Zimpapers chief executive officer Mr Pikirayi Deketeke said diversifying into television was motivated by “the movement of audiences from purely print formats to new formats”.

“We realised that there was a lot of interest in television, radio and digital. We have done radio and digital, and the final leg for us was television,” said Mr Deketeke at ZTN’s launch last month.

ZTN is positive it will write its own success story and increase shareholder value.

“We believe that our content is good enough,” ZTN Prime general manager Ms Nomsa Nkala said in an interview with The Sunday Mail Business.

The station, which is now showing on DStv channel 294, plans to make most of its money from dramas, just as they do in South Africa, where soaps bring the bulk of revenue.

The world over, soaps or dramas endear themselves to viewers, which makes them the target for advertisements and sponsorship.

“People associate a lot with dramas and their (SA television stations) revenue is purely from dramas; 99 percent is sponsorship as opposed to airtime sales.

“So we are adopting that model and from what we have seen, the indication so far is that will move us forward.”

She said the response since the station was launched has been “very encouraging, although we still have a long way to go”.

“In terms of our projections, now that we have launched, we are looking at making a profit at least by year three; the second year we expect to start to break even.”

ZTN’s revenue model is advertising “but leaning more on sponsorship of programming”.


Across the world, drama earns its money from advertisements.

Dramas that are able to emotionally connect to an audience are more likely to attract sponsors willing to place their advertising billboards.

Worldwide, they are evaluated by number of views per second.

This also determines popularity.

The higher the Television Rating Point (TRP), the higher the profit TV channels earn.

According to Ms Nkala, television is a high-cost business as stations invest more in production of dramas, which, if and when sponsored, will also generate the bulk of revenue. It is believed ZTN can naturally leverage on the Zimpapers group, which has scale and reach to make the investment meaningful.

Despite the world being home to a plethora of digital marketing channels, TV remains the most trusted and powerful method of advertising.

It also has the largest impact on sales.

A study by Professor Karen Nelson-Field from Australia-based Amplified Intelligence found that across multiple channels (YouTube, Instagram and Facebook), the impact of a TV advert is relatively bigger than other digital channels.

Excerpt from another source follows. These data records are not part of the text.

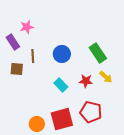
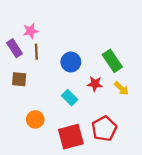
brown line: (33, 56) -> (36, 52), moved
red star: (86, 81) -> (95, 84), moved
red pentagon: (91, 112) -> (104, 129), turned 30
orange circle: (37, 124) -> (35, 119), moved

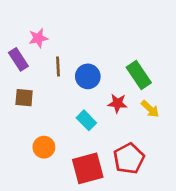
brown line: (36, 52) -> (58, 66), moved

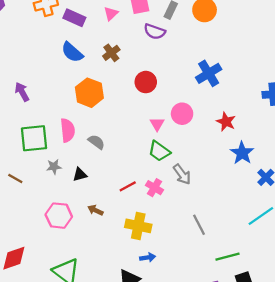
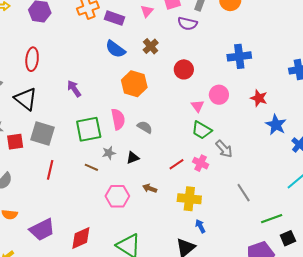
blue cross: (209, 73) -> (239, 56), turned 30
brown line: (15, 179) -> (91, 167), moved
blue arrow: (148, 257) -> (200, 226), turned -104

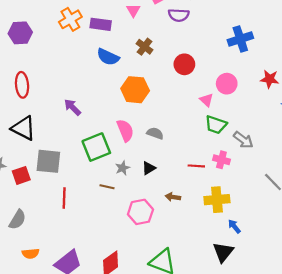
red line: (176, 164) -> (196, 166), turned 49

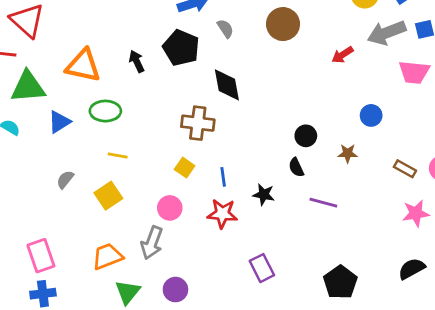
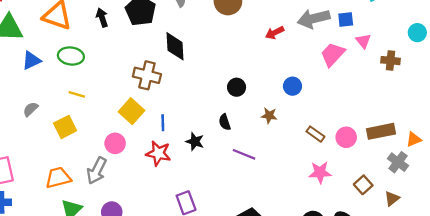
pink trapezoid: (414, 72) -> (333, 54), turned 120
black circle: (306, 136) -> (237, 87), moved
yellow square: (185, 168) -> (131, 111), size x1.5

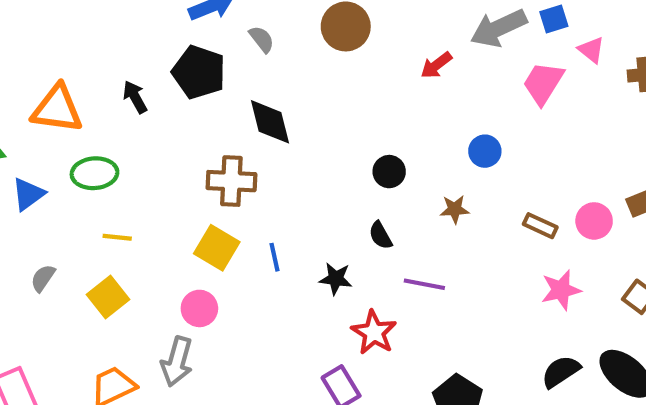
red star: (158, 153) -> (374, 332), moved, turned 30

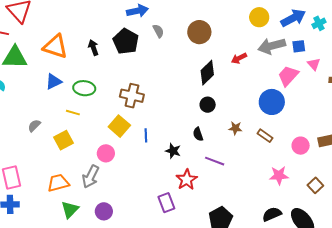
black diamond: (270, 122) -> (207, 73), moved, turned 50
blue circle: (485, 151) -> (272, 102), moved, size x1.6
green ellipse: (94, 173) -> (84, 88), moved
blue triangle: (28, 194) -> (54, 82), moved
brown rectangle: (540, 226) -> (265, 136), moved

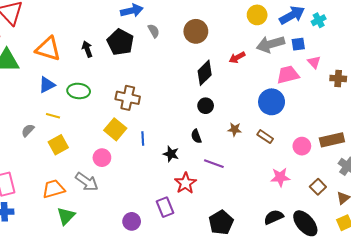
pink trapezoid: (288, 76) -> (288, 75), turned 35
yellow line: (73, 113) -> (53, 116), moved
gray arrow: (91, 177) -> (87, 182), turned -80
purple circle: (104, 211) -> (132, 221), moved

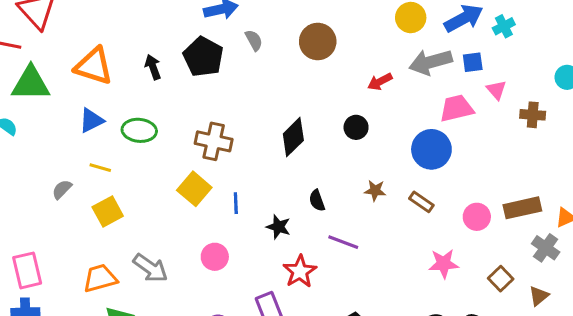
black diamond: (205, 73) -> (293, 137), moved
black circle: (206, 106) -> (356, 127), moved
pink circle: (102, 158) -> (215, 257), moved

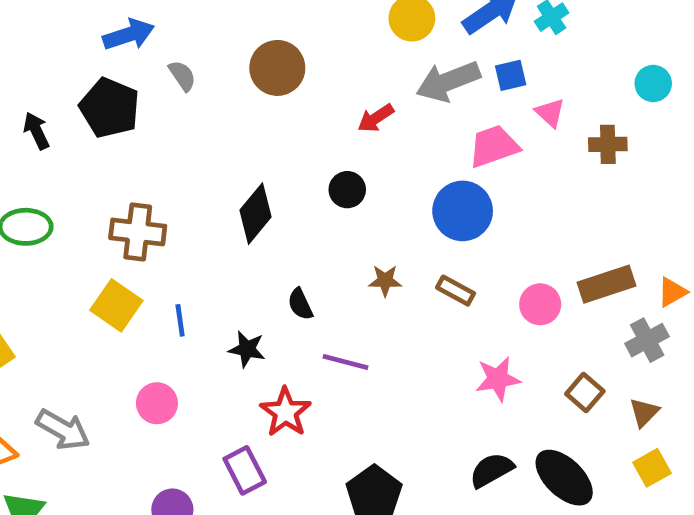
gray cross: (546, 248) -> (647, 340), turned 32

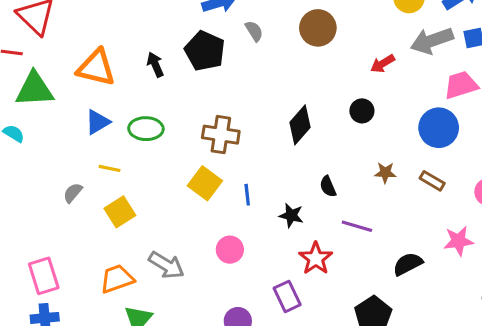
black semicircle: (491, 470) -> (408, 264), moved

According to data from Thinkbox, broadcast TV makes up 68 percent of the average person’s day in video – beating all online content, YouTube and Facebook.

The television business thus remains lucrative.

According to Statista, in 2019, the traditional television revenue worldwide amounted to US$243 billion.

“After a decline in 2020, the market seems to recover again and is expected to slowly increase, reaching a value of US$231 billion.”

In South Africa, television revenue is expected to grow to over R40 billion (US$2,5 billion) next year.

SABC reported a R43 million profit for the month of April 2021 alone.

Overall, TV advertisement spending in SA was 68 percent of the total advertising spend in 2021, reflecting TV’s dominance.

In Kenya, TV spend in 2021 was 58 percent of the total advertising spend of KS60,5 billion (US$516 million), according to Betting Companies Africa.

Recently, eMedia, which runs e.TV, said its headline earnings (per share) were up by as much as 301 percent in its trading year to the end of March 2022.